For Nicole Lipson, segment marketing manager at Norcross, Ga.-headquartered corrugated packaging giant WestRock, an effective RRP package should address the so-called “Five Easies” of being:

  • easy to identify;
  • easy to open;
  • easy to stock;
  • easy to shop;
  • easy to dispose of.

“Following the tenet of the Five Easies means retailers get product on the shelves faster and consumers find shopping easier,” says Lipson, citing WestRock’s Meta brand of RRP boxes and equipment dedicated to high-speed forming of display-ready cases and trays.
“Our expertise in understanding customers’ supply chains, transportation challenges, fiber and sustainability requirements and branding guidelines means we can help them find the best solution for that product and that channel,” Lipson relates, citing a successful RRP project WestRock has recently completed for a Canadian customer.
“The customer needed a retail-ready palletized solution for a bagged product, for which it was literally hand-folding cartons manually,” she relates.
“By assessing the product, the labor and the distribution process, we recommended a WestRock trayformer and a proprietary tray design.
“With the implementation of the equipment and the new container, we helped the company realize labor and fiber savings beyond its expectation.”
Says Lipson: “All our packaging solutions are customized for each company’s specific requirements, which combined with our knowledge of equipment makes us unique in the industry—offering customers the best of both worlds.
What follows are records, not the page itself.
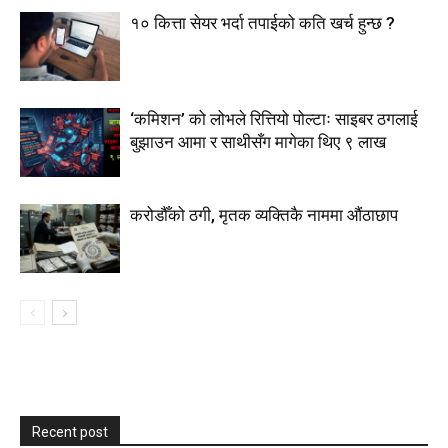
१० कित्ता सेयर भर्दा तपाईको कति खर्च हुन्छ ?
‘कमिशन’ को लोभले रित्तियो पोल्टाः साइबर ठगलाई
बुझाउन आमा र साथीसँग मागेका थिए ९ लाख
करोडौँको ठगी, मृतक व्यक्तिकै नाममा औंठाछाप
Recent post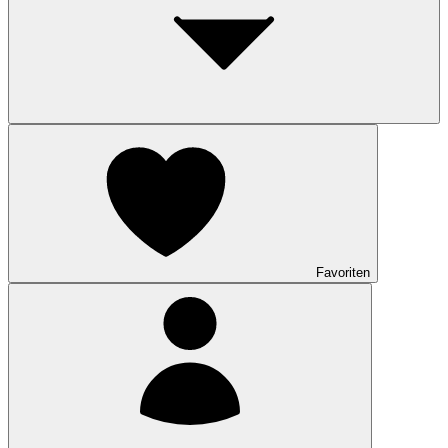
Favoriten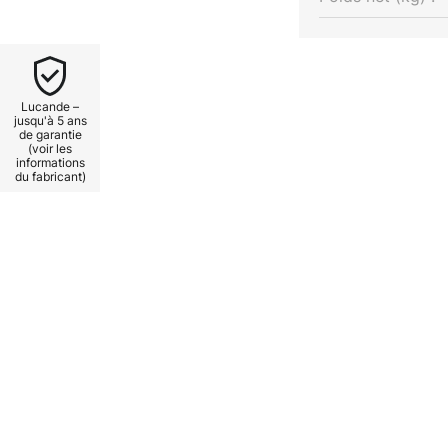
 Parfaitement adapté aux salons
'intègre parfaitement aux styles
 tous les regards dans
Lucande –
jusqu'à 5 ans
de garantie
 la lampe à l'aide d'un variateur
(voir les
mineuse peut être réglée
informations
du fabricant)
ur passer des moments agréables
x et inspirant, ce plafonnier
ionnalité. Un objet design qui
ct, mais aussi par sa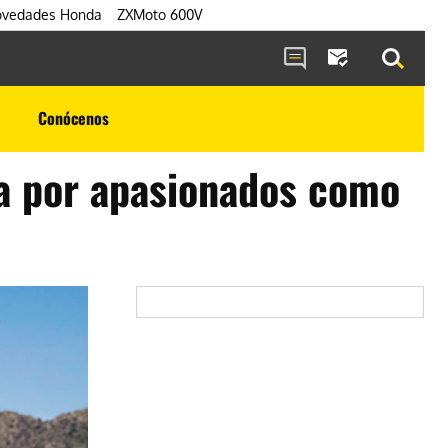
vedades Honda
ZXMoto 600V
Conócenos
da por apasionados como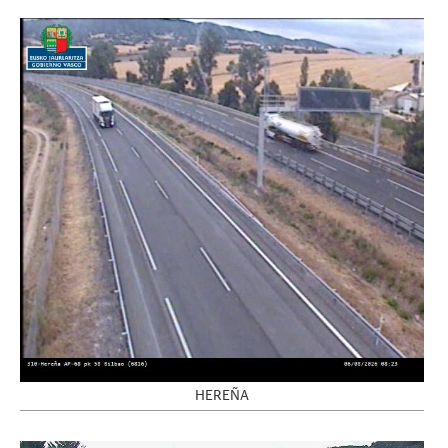
HEREÑA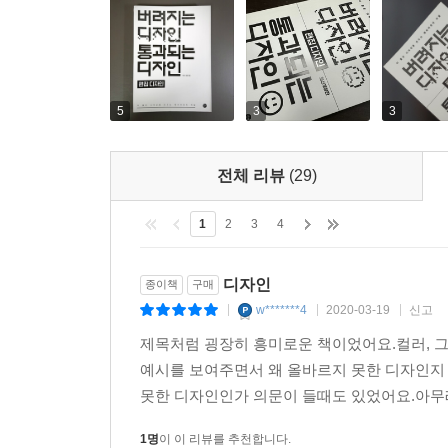
5
3
3
전체 리뷰
(29)
1
2
3
4
디자인
종이책
구매
w*******4
2020-03-19
신고
|
|
|
제목처럼 굉장히 흥미로운 책이었어요.컬러, 그
예시를 보여주면서 왜 올바르지 못한 디자인지 
못한 디자인인가 의문이 들때도 있었어요.아무래
1명
이 이 리뷰를 추천합니다.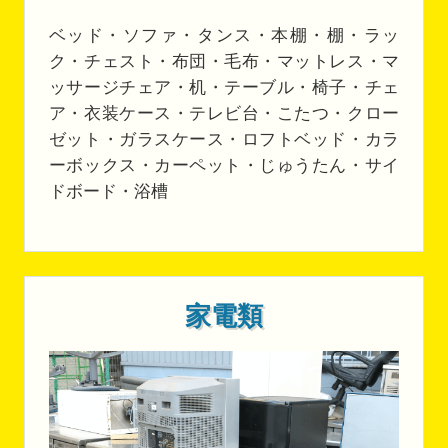
ベッド・ソファ・タンス・本棚・棚・ラッ
ク・チェスト・布団・毛布・マットレス・マ
ッサージチェア・机・テーブル・椅子・チェ
ア・衣装ケース・テレビ台・こたつ・クロー
ゼット・ガラスケース・ロフトベッド・カラ
ーボックス・カーペット・じゅうたん・サイ
ドボード・浴槽
家電類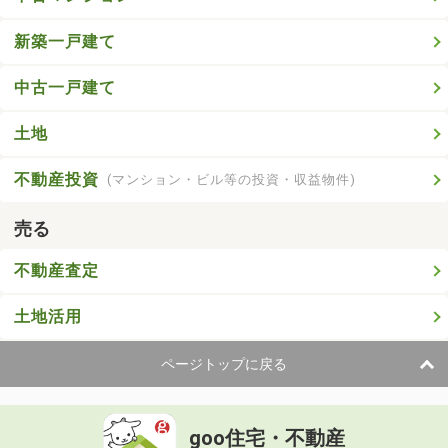
新築一戸建て
中古一戸建て
土地
不動産投資
(マンション・ビル等の投資・収益物件)
売る
不動産査定
土地活用
ページトップに戻る
goo住宅・不動産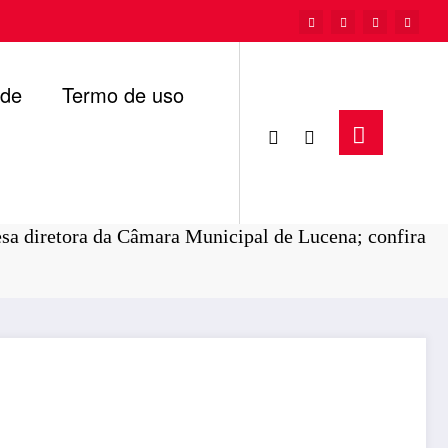
ade
Termo de uso
Página inicial
Politica
sa diretora da Câmara Municipal de Lucena; confira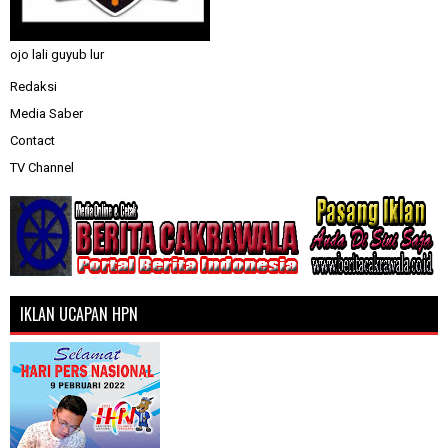
ojo lali guyub lur
Redaksi
Media Saber
Contact
TV Channel
IKLAN UCAPAN HPN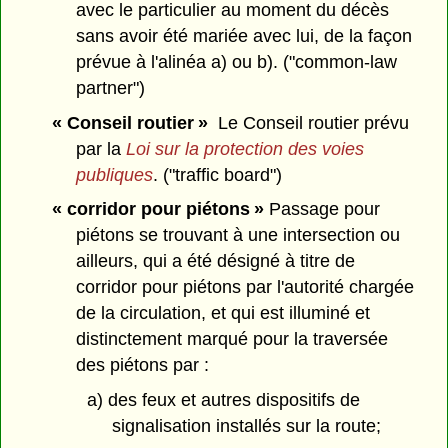
avec le particulier au moment du décès
sans avoir été mariée avec lui, de la façon
prévue à l'alinéa a) ou b). ("common-law
partner")
« Conseil routier »
Le Conseil routier prévu
par la
Loi sur la protection des voies
publiques
. ("traffic board")
« corridor pour piétons »
Passage pour
piétons se trouvant à une intersection ou
ailleurs, qui a été désigné à titre de
corridor pour piétons par l'autorité chargée
de la circulation, et qui est illuminé et
distinctement marqué pour la traversée
des piétons par :
a) des feux et autres dispositifs de
signalisation installés sur la route;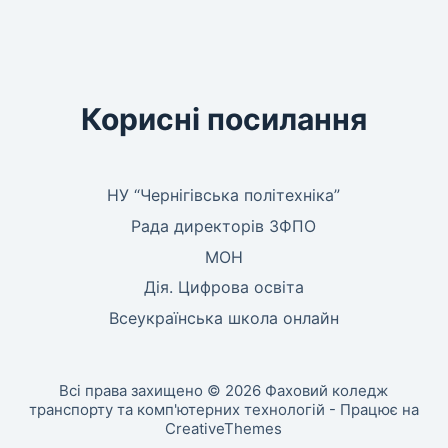
Корисні посилання
НУ “Чернігівська політехніка”
Рада директорів ЗФПО
МОН
Дія. Цифрова освіта
Всеукраїнська школа онлайн
Всі права захищено © 2026 Фаховий коледж
транспорту та комп'ютерних технологій - Працює на
CreativeThemes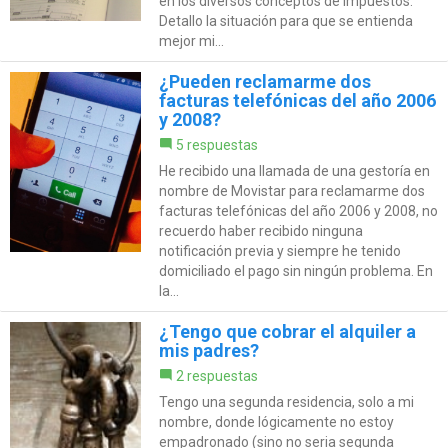
en los diversos conceptos de impuestos.
Detallo la situación para que se entienda
mejor mi...
¿Pueden reclamarme dos
facturas telefónicas del año 2006
y 2008?
5 respuestas
He recibido una llamada de una gestoría en
nombre de Movistar para reclamarme dos
facturas telefónicas del año 2006 y 2008, no
recuerdo haber recibido ninguna
notificación previa y siempre he tenido
domiciliado el pago sin ningún problema. En
la...
¿Tengo que cobrar el alquiler a
mis padres?
2 respuestas
Tengo una segunda residencia, solo a mi
nombre, donde lógicamente no estoy
empadronado (sino no seria segunda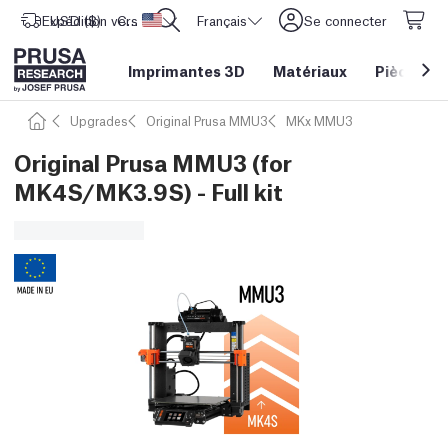
Expédition vers
USD ($)
CORE One L: Maintenant en stock !
Etats-Unis d'Amérique
Français
Se connecter
Imprimantes 3D
Matériaux
Pièces
&
Upgrades
Original Prusa MMU3
MKx MMU3
Original Prusa MMU3 (for
MK4S/MK3.9S) - Full kit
Manufactured by SOMIC, the 424 series machines enable high-speed production of an extremely broad range of RRP tray designs to suit virtually any primary flexible package format.

CREATIVE TYPE 
“We can create designs and custom RRP containers for boxes, pouches, odd-shaped cans, jars or bottles, beverages, wine and other products with a large array of designs that are proven in the grocery and club channels.”
According to Lipson, the RRP offers CPG manufacturers and their suppliers of packaging and equipment tremendous opportunities in the North American market moving forward, driven by intense competition among retailers and rapid proliferation of retail channels.
“Retailers are seeing challenges from all side: stores are moving to smaller formats; the center store is shrinking; and consumers have more places than ever to purchase their food products.
“To respond, CPG manufacturers are evolving rapidly to supply retailers with products faster than ever, hence shelf- and retail-ready packaging makes perfect sense,” Lipson states.
“Smaller store formats for specialty and grocery, for example, are the perfect environment for shelf-ready packaging due to its advantages in stocking,” she says, “while other channels such as convenience stores and dollar stores also offer good growth opportunity.
“Our goal is to help consumer products companies develop every container, for every product, for every channel,” Lipson asserts.
“With the grocery segment changing so rapidly, today’s retailers must be able to populate and stock stores quickly and easily,” Lipson concludes. “No one likes an empty shelf.”